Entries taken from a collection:
========================================================================

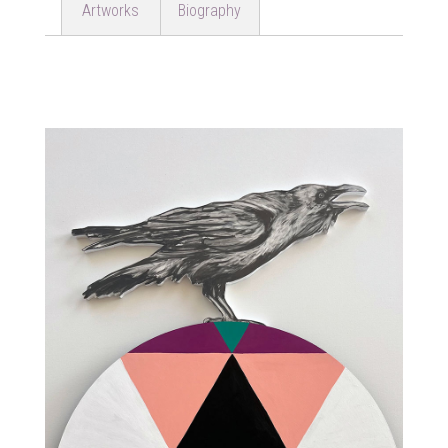
Artworks
Biography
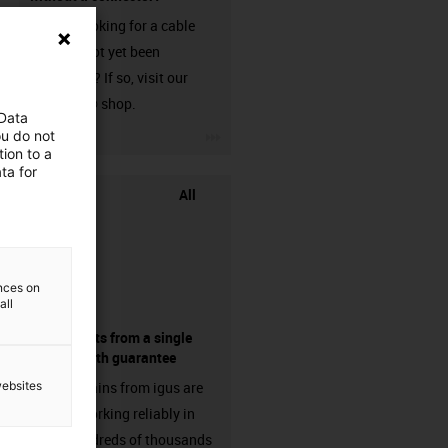
Are you looking for a cable
that has not yet been
harnessed? If so, visit our
chainflex® shop.
 Data
igus-icon-3arrow
ou do not
ion to a
ta for
All
ences on
all
components from a single
source - with guarantee
websites
Energy chains from igus are
already working reliably in
many hundreds of thousands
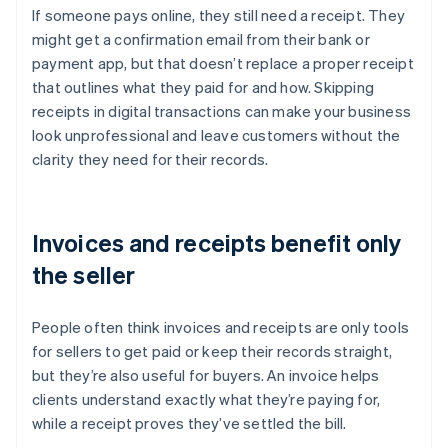
If someone pays online, they still need a receipt. They
might get a confirmation email from their bank or
payment app, but that doesn’t replace a proper receipt
that outlines what they paid for and how. Skipping
receipts in digital transactions can make your business
look unprofessional and leave customers without the
clarity they need for their records.
Invoices and receipts benefit only
the seller
People often think invoices and receipts are only tools
for sellers to get paid or keep their records straight,
but they’re also useful for buyers. An invoice helps
clients understand exactly what they’re paying for,
while a receipt proves they’ve settled the bill.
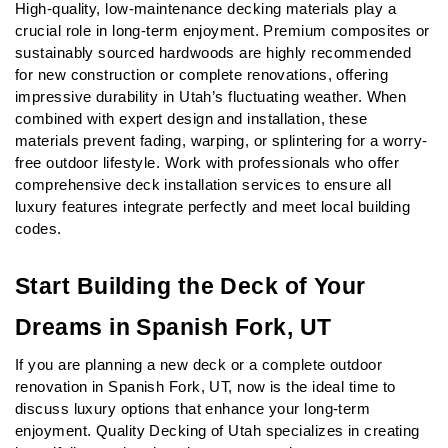
High-quality, low-maintenance decking materials play a 
crucial role in long-term enjoyment. Premium composites or 
sustainably sourced hardwoods are highly recommended 
for new construction or complete renovations, offering 
impressive durability in Utah’s fluctuating weather. When 
combined with expert design and installation, these 
materials prevent fading, warping, or splintering for a worry-
free outdoor lifestyle. Work with professionals who offer 
comprehensive deck installation services to ensure all 
luxury features integrate perfectly and meet local building 
codes.
Start Building the Deck of Your 
Dreams in Spanish Fork, UT
If you are planning a new deck or a complete outdoor 
renovation in Spanish Fork, UT, now is the ideal time to 
discuss luxury options that enhance your long-term 
enjoyment. Quality Decking of Utah specializes in creating 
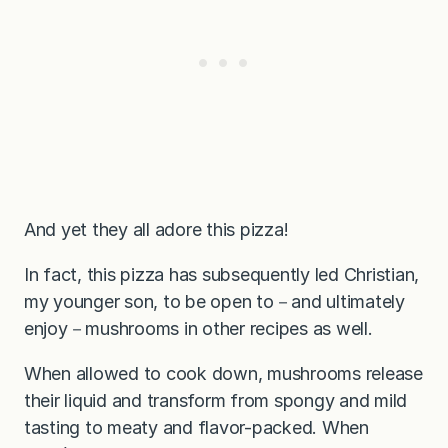
And yet they all adore this pizza!
In fact, this pizza has subsequently led Christian,
my younger son, to be open to－and ultimately
enjoy－mushrooms in other recipes as well.
When allowed to cook down, mushrooms release
their liquid and transform from spongy and mild
tasting to meaty and flavor-packed. When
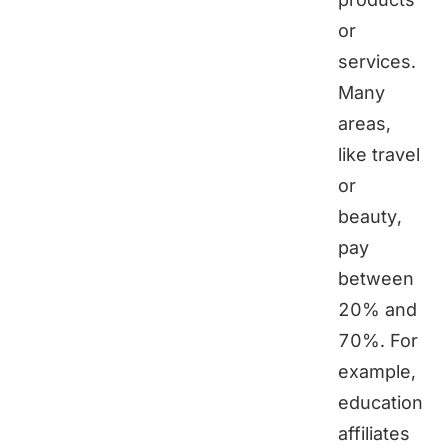
or
services.
Many
areas,
like travel
or
beauty,
pay
between
20% and
70%. For
example,
education
affiliates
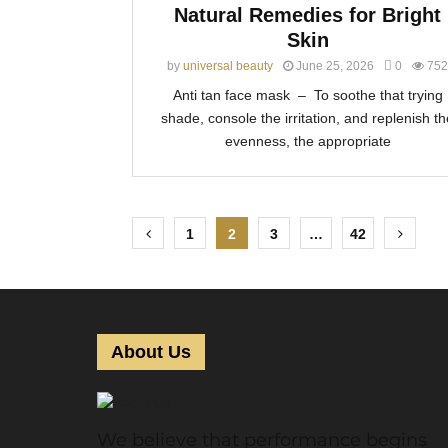
Natural Remedies for Bright
Skin
by
universal beauty
June 25, 2026
0
752
Anti tan face mask – To soothe that trying
shade, console the irritation, and replenish th
evenness, the appropriate
P
1
2
3
…
42
o
s
t
About Us
s
p
We believe that performance begins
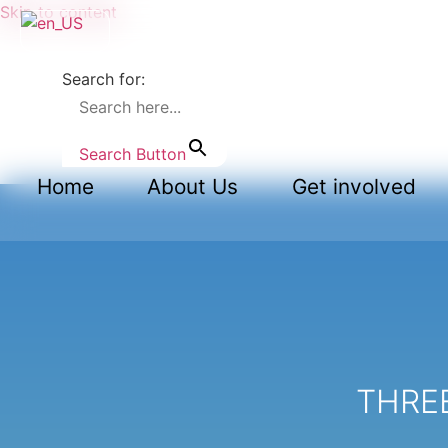
Skip to content
Search for:
Search Button
Home
About Us
Get involved
THREE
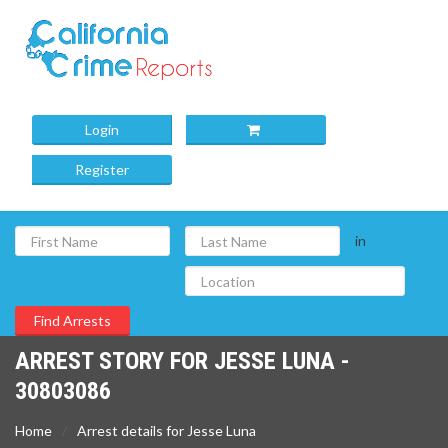
Login
Register
in
ARREST STORY FOR JESSE LUNA -
30803086
Home
Arrest details for Jesse Luna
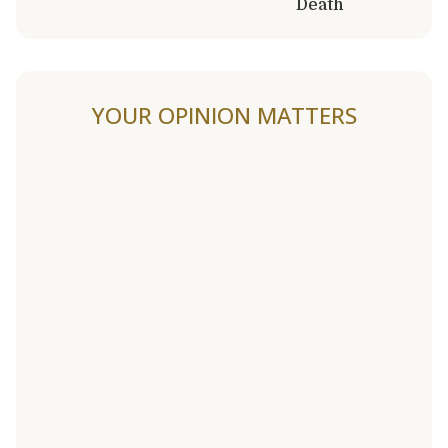
Death
YOUR OPINION MATTERS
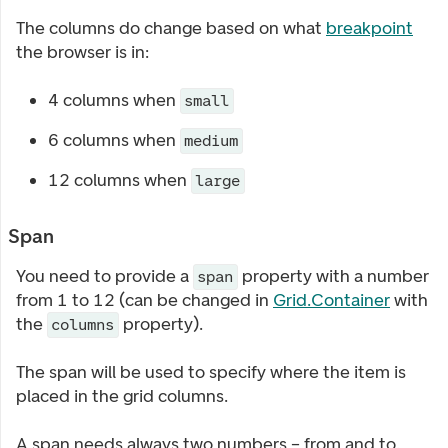
The columns do change based on what
breakpoint
the browser is in:
4 columns when
small
6 columns when
medium
12 columns when
large
Span
You need to provide a
property with a number
span
from 1 to 12 (can be changed in
Grid.Container
with
the
property).
columns
The span will be used to specify where the item is
placed in the grid columns.
A span needs always two numbers – from and to.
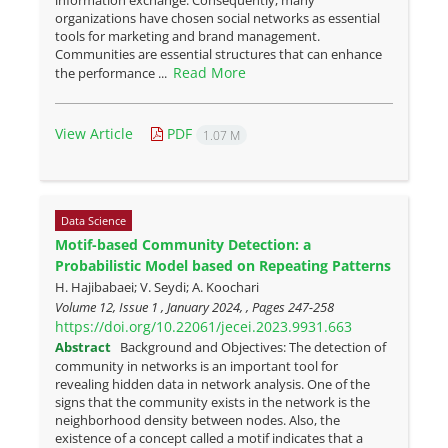
information exchange. Consequently, many
organizations have chosen social networks as essential
tools for marketing and brand management.
Communities are essential structures that can enhance
Read More
the performance ...
View Article
PDF
1.07 M
Data Science
Motif-based Community Detection: a
Probabilistic Model based on Repeating Patterns
H. Hajibabaei; V. Seydi; A. Koochari
Volume 12, Issue 1 , January 2024, , Pages
247-258
https://doi.org/10.22061/jecei.2023.9931.663
Abstract
Background and Objectives: The detection of
community in networks is an important tool for
revealing hidden data in network analysis. One of the
signs that the community exists in the network is the
neighborhood density between nodes. Also, the
existence of a concept called a motif indicates that a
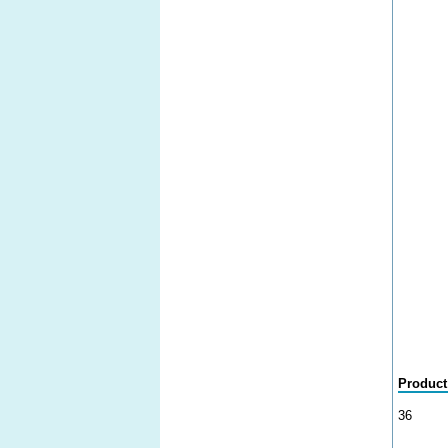
Product
36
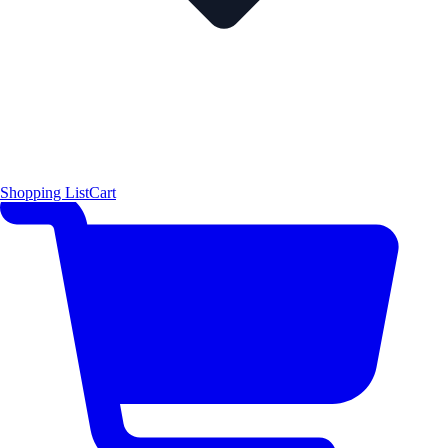
Shopping List
Cart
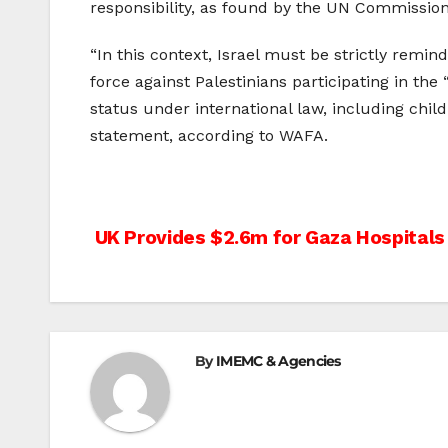
responsibility, as found by the UN Commission
“In this context, Israel must be strictly remin
force against Palestinians participating in the
status under international law, including child
statement, according to WAFA.
Post
UK Provides $2.6m for Gaza Hospitals
navigation
By
IMEMC & Agencies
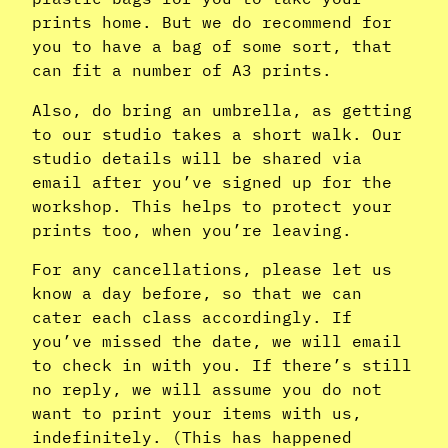
prints home. But we do recommend for
you to have a bag of some sort, that
can fit a number of A3 prints.
Also, do bring an umbrella, as getting
to our studio takes a short walk. Our
studio details will be shared via
email after you’ve signed up for the
workshop. This helps to protect your
prints too, when you’re leaving.
For any cancellations, please let us
know a day before, so that we can
cater each class accordingly. If
you’ve missed the date, we will email
to check in with you. If there’s still
no reply, we will assume you do not
want to print your items with us,
indefinitely. (This has happened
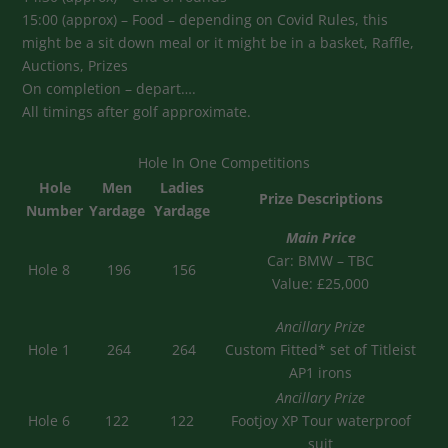
15:00 (approx) – Food – depending on Covid Rules, this
might be a sit down meal or it might be in a basket, Raffle,
Auctions, Prizes
On completion – depart….
All timings after golf approximate.
Hole In One Competitions
Hole
Men
Ladies
Prize Descriptions
Number
Yardage
Yardage
Main Price
Car: BMW – TBC
Hole 8
196
156
Value: £25,000
Ancillary Prize
Hole 1
264
264
Custom Fitted* set of Titleist
AP1 irons
Ancillary Prize
Hole 6
122
122
Footjoy XP Tour waterproof
suit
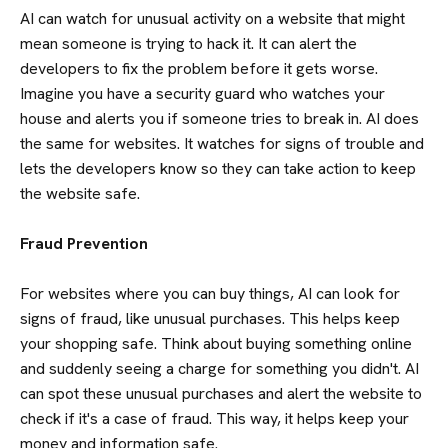
AI can watch for unusual activity on a website that might
mean someone is trying to hack it. It can alert the
developers to fix the problem before it gets worse.
Imagine you have a security guard who watches your
house and alerts you if someone tries to break in. AI does
the same for websites. It watches for signs of trouble and
lets the developers know so they can take action to keep
the website safe.
Fraud Prevention
For websites where you can buy things, AI can look for
signs of fraud, like unusual purchases. This helps keep
your shopping safe. Think about buying something online
and suddenly seeing a charge for something you didn't. AI
can spot these unusual purchases and alert the website to
check if it's a case of fraud. This way, it helps keep your
money and information safe.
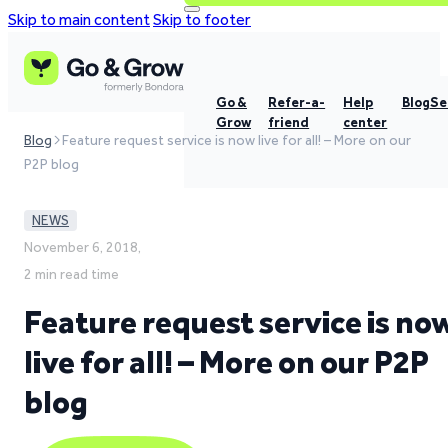
Skip to main content
Skip to footer
Go &
Refer-a-
Help
Blog
Se
Grow
friend
center
Blog
Feature request service is now live for all! – More on our
P2P blog
NEWS
November 6, 2018,
2 min read time
Feature request service is no
live for all! – More on our P2P
blog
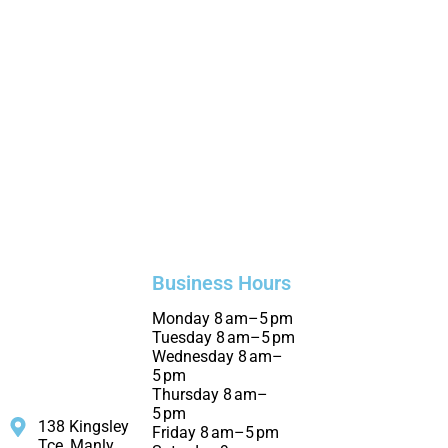
Business Hours
Monday 8 am–5 pm
Tuesday 8 am–5 pm
Wednesday 8 am–
5 pm
Thursday 8 am–
5 pm
138 Kingsley
Friday 8 am–5 pm
Tce, Manly,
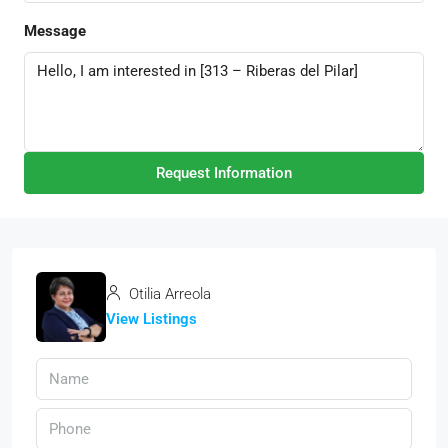
Message
Request Information
Otilia Arreola
View Listings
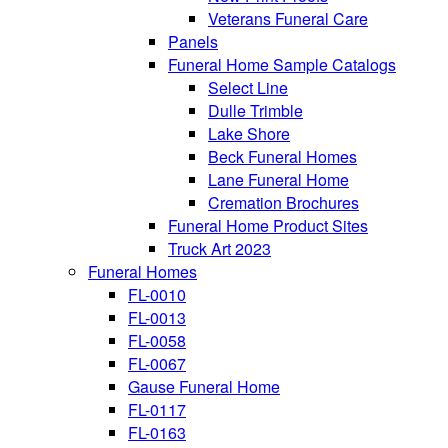
Veterans Funeral Care
Panels
Funeral Home Sample Catalogs
Select Line
Dulle Trimble
Lake Shore
Beck Funeral Homes
Lane Funeral Home
Cremation Brochures
Funeral Home Product Sites
Truck Art 2023
Funeral Homes
FL-0010
FL-0013
FL-0058
FL-0067
Gause Funeral Home
FL-0117
FL-0163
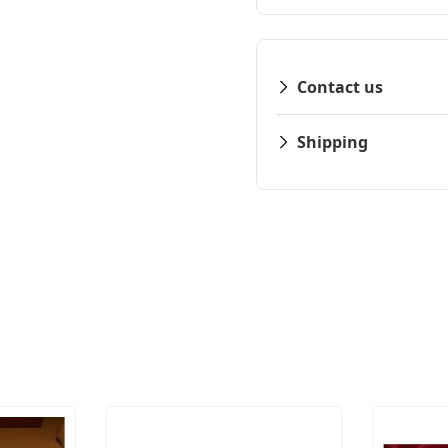
Contact us
Shipping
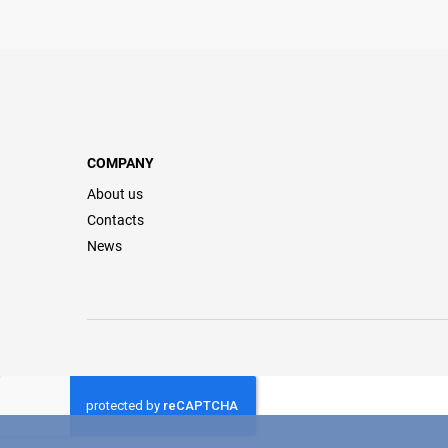
COMPANY
About us
Contacts
News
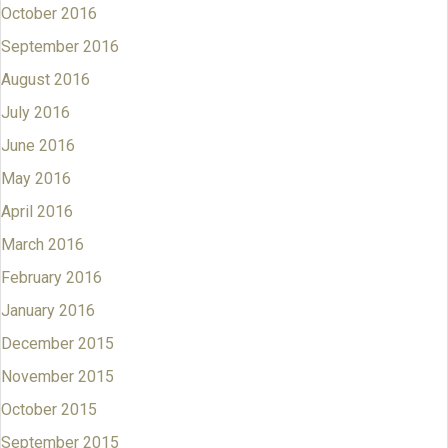
October 2016
September 2016
August 2016
July 2016
June 2016
May 2016
April 2016
March 2016
February 2016
January 2016
December 2015
November 2015
October 2015
September 2015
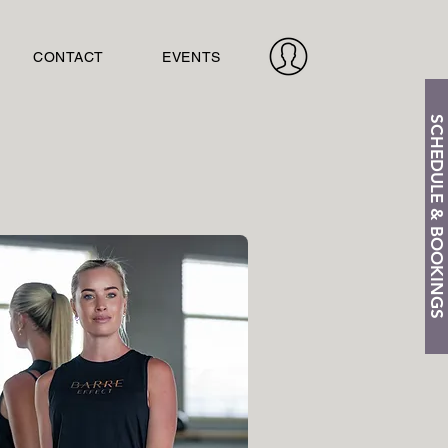
CONTACT
EVENTS
SCHEDULE & BOOKINGS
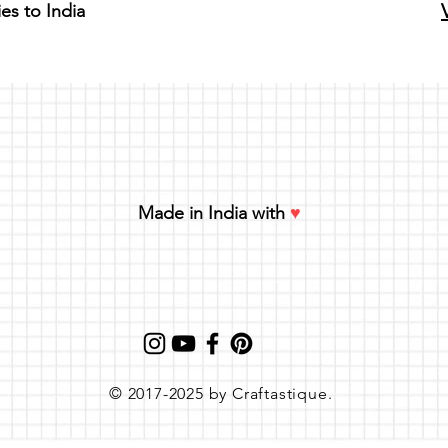
ies to India
Made in India with
♥
© 2017-2025 by Craftastique.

========================================================================

## Your instructions
Above are the records; copy from them only the lines starting at the one containing "receipts in digital" and ending at the one containing "their liquid and", exactly and without pictures.

## Completed exercise
receipts in digital transactions can make your business
look unprofessional and leave customers without the
clarity they need for their records.
Invoices and receipts benefit only
the seller
People often think invoices and receipts are only tools
for sellers to get paid or keep their records straight,
but they’re also useful for buyers. An invoice helps
clients understand exactly what they’re paying for,
while a receipt proves they’ve settled the bill.
High-quality, low-maintenance decking materials play a 
crucial role in long-term enjoyment. Premium composites or 
sustainably sourced hardwoods are highly recommended 
for new construction or complete renovations, offering 
impressive durability in Utah’s fluctuating weather. When 
combined with expert design and installation, these 
materials prevent fading, warping, or splintering for a worry-
free outdoor lifestyle. Work with professionals who offer 
comprehensive deck installation services to ensure all 
luxury features integrate perfectly and meet local building 
codes.
Start Building the Deck of Your 
Dreams in Spanish Fork, UT
If you are planning a new deck or a complete outdoor 
renovation in Spanish Fork, UT, now is the ideal time to 
discuss luxury options that enhance your long-term 
enjoyment. Quality Decking of Utah specializes in creating 
And yet they all adore this pizza!
In fact, this pizza has subsequently led Christian,
my younger son, to be open to－and ultimately
enjoy－mushrooms in other recipes as well.
When allowed to cook down, mushrooms release
their liquid and transform from spongy and mild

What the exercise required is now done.